AIM OF THE EXERCISE: In the material below, the lines to reproduce exactly are the one containing "electrónica" and all lines after it through the last.

::: RECORDS FOR THIS EXERCISE

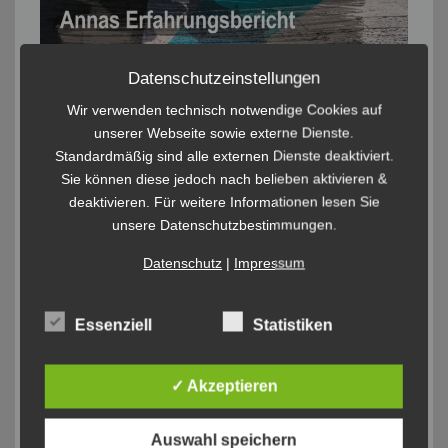
Datenschutzeinstellungen
Wir verwenden technisch notwendige Cookies auf
unserer Webseite sowie externe Dienste.
Standardmäßig sind alle externen Dienste deaktiviert.
Sie können diese jedoch nach belieben aktivieren &
deaktivieren. Für weitere Informationen lesen Sie
unsere Datenschutzbestimmungen.
Datenschutz
|
Impressum
Essenziell
Statistiken
✓ Akzeptieren
Auswahl speichern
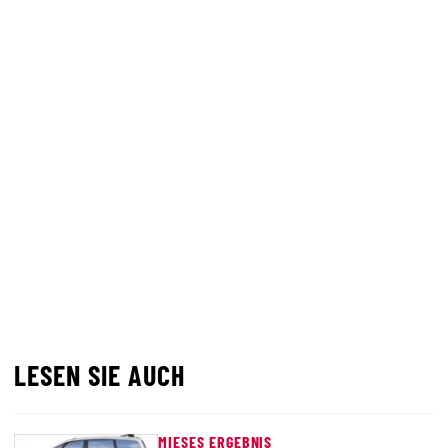
LESEN SIE AUCH
MIESES ERGEBNIS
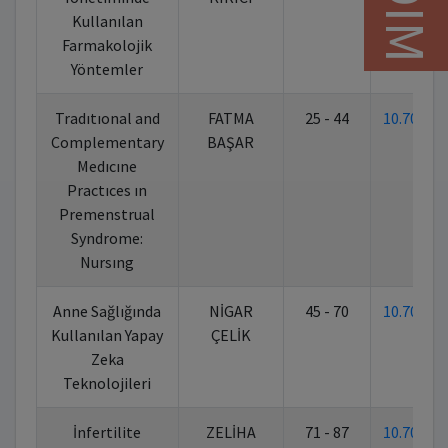
Kullanılan
Farmakolojik
Yöntemler
Tradıtıonal and
FATMA
25 - 44
10.7026
Complementary
BAŞAR
Medıcıne
Practıces ın
Premenstrual
Syndrome:
Nursıng
Anne Sağlığında
NİGAR
45 - 70
10.7026
Kullanılan Yapay
ÇELİK
Zeka
Teknolojileri
İnfertilite
ZELİHA
71 - 87
10.7026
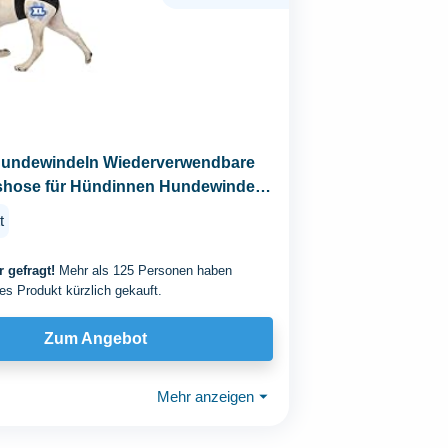
Hundewindeln Wiederverwendbare
tshose für Hündinnen Hundewindeln
t
 gefragt!
Mehr als 125 Personen haben
es Produkt kürzlich gekauft.
Zum Angebot
Mehr anzeigen
⏷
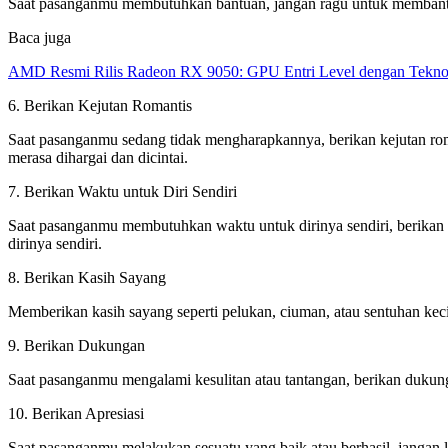
Saat pasanganmu membutuhkan bantuan, jangan ragu untuk membant
Baca juga
AMD Resmi Rilis Radeon RX 9050: GPU Entri Level dengan Tekno
6. Berikan Kejutan Romantis
Saat pasanganmu sedang tidak mengharapkannya, berikan kejutan rom
merasa dihargai dan dicintai.
7. Berikan Waktu untuk Diri Sendiri
Saat pasanganmu membutuhkan waktu untuk dirinya sendiri, berika
dirinya sendiri.
8. Berikan Kasih Sayang
Memberikan kasih sayang seperti pelukan, ciuman, atau sentuhan ke
9. Berikan Dukungan
Saat pasanganmu mengalami kesulitan atau tantangan, berikan duk
10. Berikan Apresiasi
Saat pasanganmu melakukan sesuatu yang baik atau berhasil, jangan 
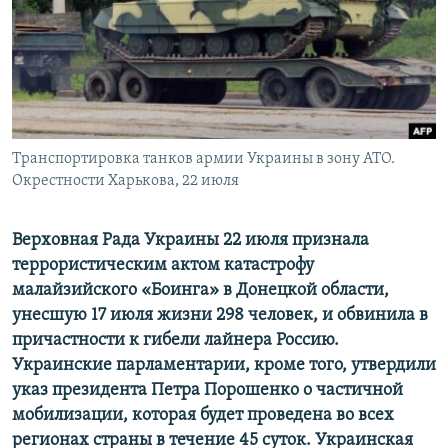
ПРИСОЕДИНЯЙТЕСЬ!
ПОБЕДИТЕЛЕЙ НЕ СУДЯТ?
КРЫМ.НЕПОКОРЕННЫЙ
ELIFBE
УКРАИНСКАЯ ПРОБЛЕМА КРЫМА
Все сайты RFE/RL
Транспортировка танков армии Украины в зону АТО.
Окрестности Харькова, 22 июля
Верховная Рада Украины 22 июля признала
террористическим актом катастрофу
малайзийского «Боинга» в Донецкой области,
унесшую 17 июля жизни 298 человек, и обвинила в
причастности к гибели лайнера Россию.
Украинские парламентарии, кроме того, утвердили
указ президента Петра Порошенко о частичной
мобилизации, которая будет проведена во всех
регионах страны в течение 45 суток. Украинская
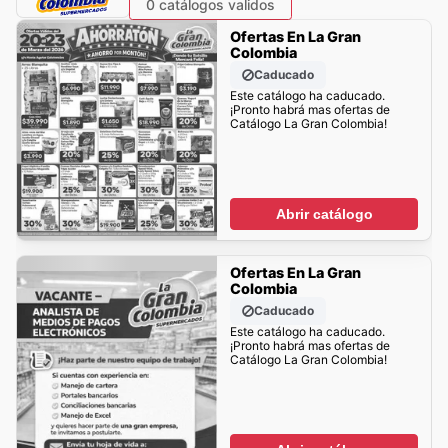
0 catálogos validos
Ofertas En La Gran
Colombia
Caducado
Este catálogo ha caducado.
¡Pronto habrá mas ofertas de
Catálogo La Gran Colombia!
Abrir catálogo
Ofertas En La Gran
Colombia
Caducado
Este catálogo ha caducado.
¡Pronto habrá mas ofertas de
Catálogo La Gran Colombia!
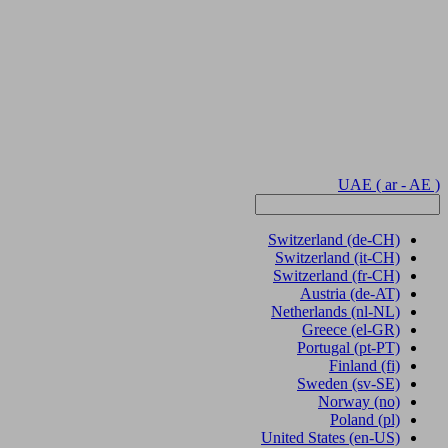
UAE
( ar - AE )
Switzerland
(de-CH)
Switzerland
(it-CH)
Switzerland
(fr-CH)
Austria
(de-AT)
Netherlands
(nl-NL)
Greece
(el-GR)
Portugal
(pt-PT)
Finland
(fi)
Sweden
(sv-SE)
Norway
(no)
Poland
(pl)
United States
(en-US)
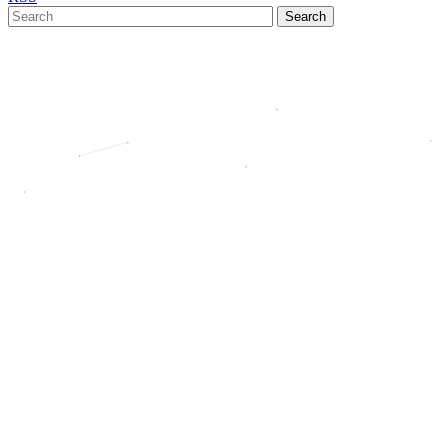
Search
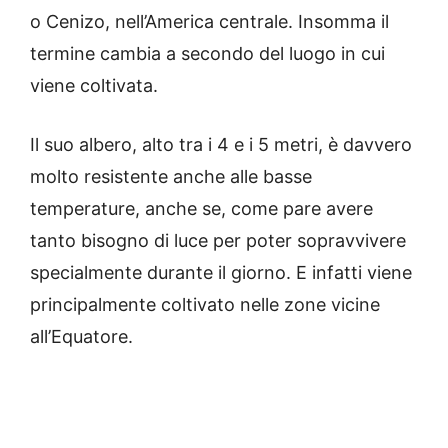
o Cenizo, nell’America centrale. Insomma il
termine cambia a secondo del luogo in cui
viene coltivata.
Il suo albero, alto tra i 4 e i 5 metri, è davvero
molto resistente anche alle basse
temperature, anche se, come pare avere
tanto bisogno di luce per poter sopravvivere
specialmente durante il giorno. E infatti viene
principalmente coltivato nelle zone vicine
all’Equatore.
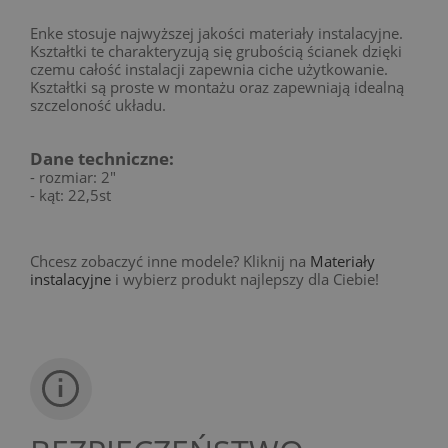
Enke stosuje najwyższej jakości materiały instalacyjne.
Kształtki te charakteryzują się grubością ścianek dzięki
czemu całość instalacji zapewnia ciche użytkowanie.
Kształtki są proste w montażu oraz zapewniają idealną
szczeloność układu.
Dane techniczne:
- rozmiar: 2"
- kąt: 22,5st
Chcesz zobaczyć inne modele? Kliknij na
Materiały
instalacyjne
i wybierz produkt najlepszy dla Ciebie!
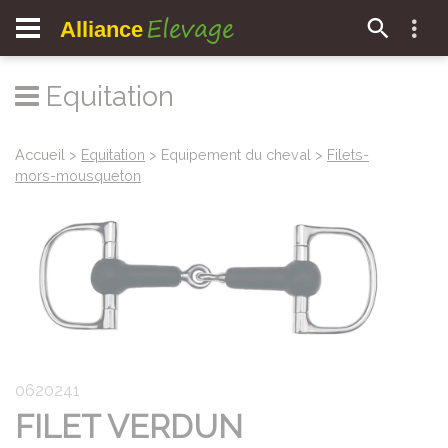
Elevage
Alliance
Equitation
Accueil
>
Equitation
> Equipement du cheval >
Filets-
mors-mousqueton
0620241
FILET VERDUN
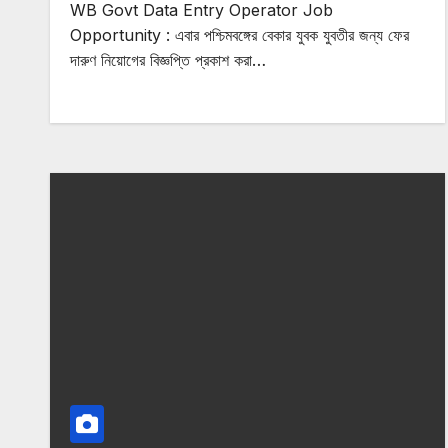
WB Govt Data Entry Operator Job
Opportunity : এবার পশ্চিমবঙ্গের বেকার যুবক যুবতীর জন্য ফের
দারুণ নিয়োগের বিজ্ঞপ্তি প্রকাশ করা…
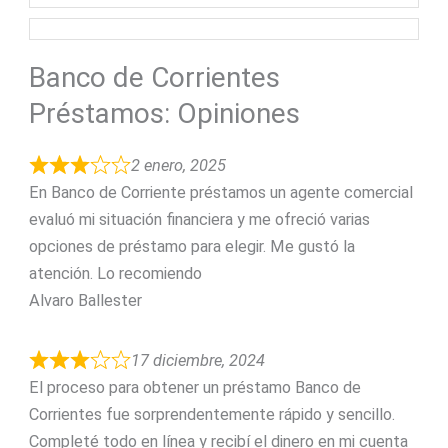
Banco de Corrientes
Préstamos: Opiniones
2 enero, 2025
En Banco de Corriente préstamos un agente comercial
evaluó mi situación financiera y me ofreció varias
opciones de préstamo para elegir. Me gustó la
atención. Lo recomiendo
Alvaro Ballester
17 diciembre, 2024
El proceso para obtener un préstamo Banco de
Corrientes fue sorprendentemente rápido y sencillo.
Completé todo en línea y recibí el dinero en mi cuenta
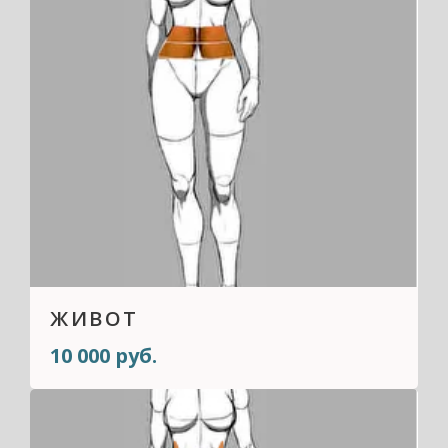
ЖИВОТ
10 000 руб.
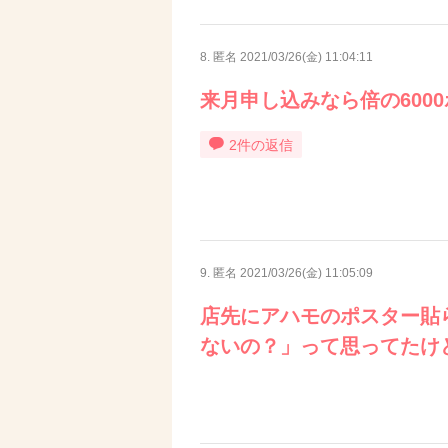
8. 匿名
2021/03/26(金) 11:04:11
来月申し込みなら倍の600
2件の返信
9. 匿名
2021/03/26(金) 11:05:09
店先にアハモのポスター貼
ないの？」って思ってたけ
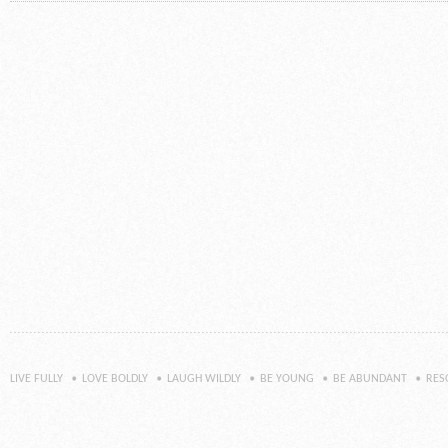
LIVE FULLY
LOVE BOLDLY
LAUGH WILDLY
BE YOUNG
BE ABUNDANT
RES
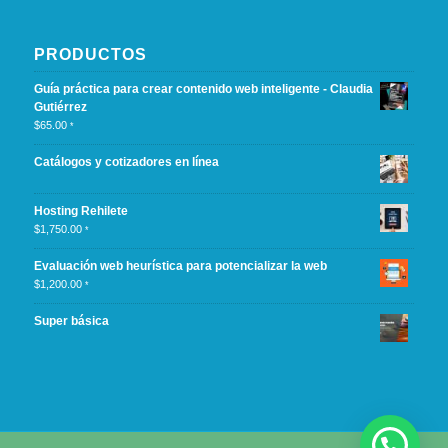
PRODUCTOS
Guía práctica para crear contenido web inteligente - Claudia
Gutiérrez
$
65.00
*
Catálogos y cotizadores en línea
Hosting Rehilete
$
1,750.00
*
Evaluación web heurística para potencializar la web
$
1,200.00
*
Super básica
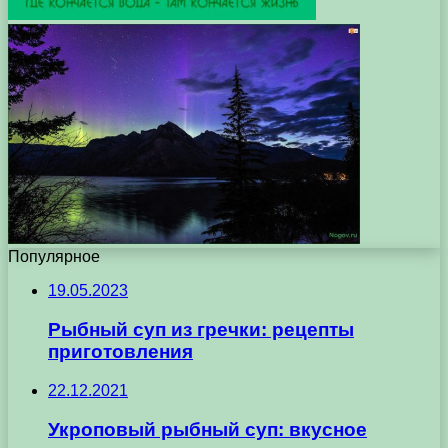
Популярное
19.05.2023
Рыбный суп из гречки: рецепты
приготовления
22.12.2021
Укроповый рыбный суп: вкусное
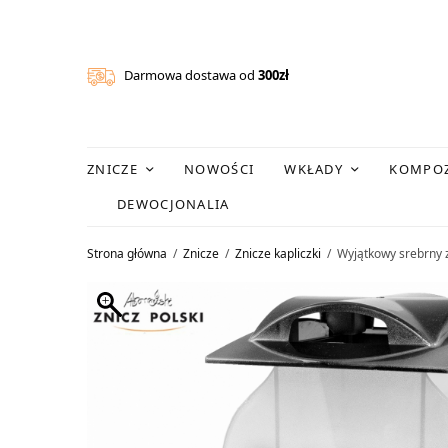
Darmowa dostawa od
300zł
ZNICZE
NOWOŚCI
WKŁADY
KOMPOZ
DEWOCJONALIA
Strona główna
/
Znicze
/
Znicze kapliczki
/
Wyjątkowy srebrny 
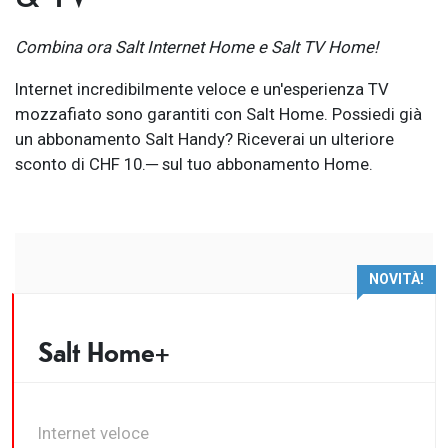
Combina ora Salt Internet Home e Salt TV Home!
Internet incredibilmente veloce e un'esperienza TV
mozzafiato sono garantiti con Salt Home. Possiedi già
un abbonamento Salt Handy? Riceverai un ulteriore
sconto di CHF 10.─ sul tuo abbonamento Home.
NOVITÀ!
Salt Home+
Internet veloce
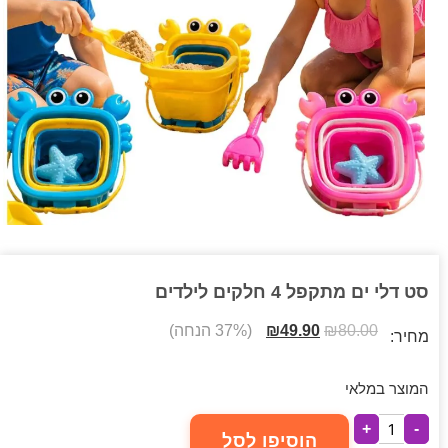
סט דלי ים מתקפל 4 חלקים לילדים
80.00
₪
49.90
₪
(37% הנחה)
מחיר:
המוצר במלאי
+
-
הוסיפו לסל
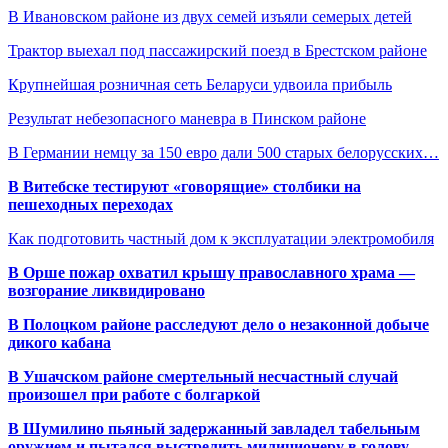
В Ивановском районе из двух семей изъяли семерых детей
Трактор выехал под пассажирский поезд в Брестском районе
Крупнейшая розничная сеть Беларуси удвоила прибыль
Результат небезопасного маневра в Пинском районе
В Германии немцу за 150 евро дали 500 старых белорусских…
В Витебске тестируют «говорящие» столбики на
пешеходных переходах
Как подготовить частный дом к эксплуатации электромобиля
В Орше пожар охватил крышу православного храма —
возгорание ликвидировано
В Полоцком районе расследуют дело о незаконной добыче
дикого кабана
В Ушачском районе смертельный несчастный случай
произошел при работе с болгаркой
В Шумилино пьяный задержанный завладел табельным
оружием и пытался выстрелить милиционеру в голову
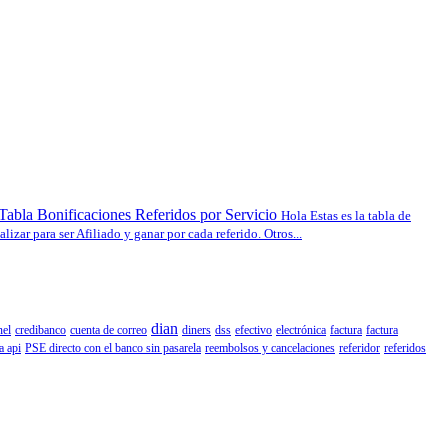
Tabla Bonificaciones Referidos por Servicio
Hola Estas es la tabla de
lizar para ser Afiliado y ganar por cada referido. Otros...
dian
nel
credibanco
cuenta de correo
diners
dss
efectivo
electrónica
factura
factura
a api
PSE directo con el banco sin pasarela
reembolsos y cancelaciones
referidor
referidos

::::::

REPLY:
electrónica
factura
factura
a api
PSE directo con el banco sin pasarela
reembolsos y cancelaciones
referidor
referidos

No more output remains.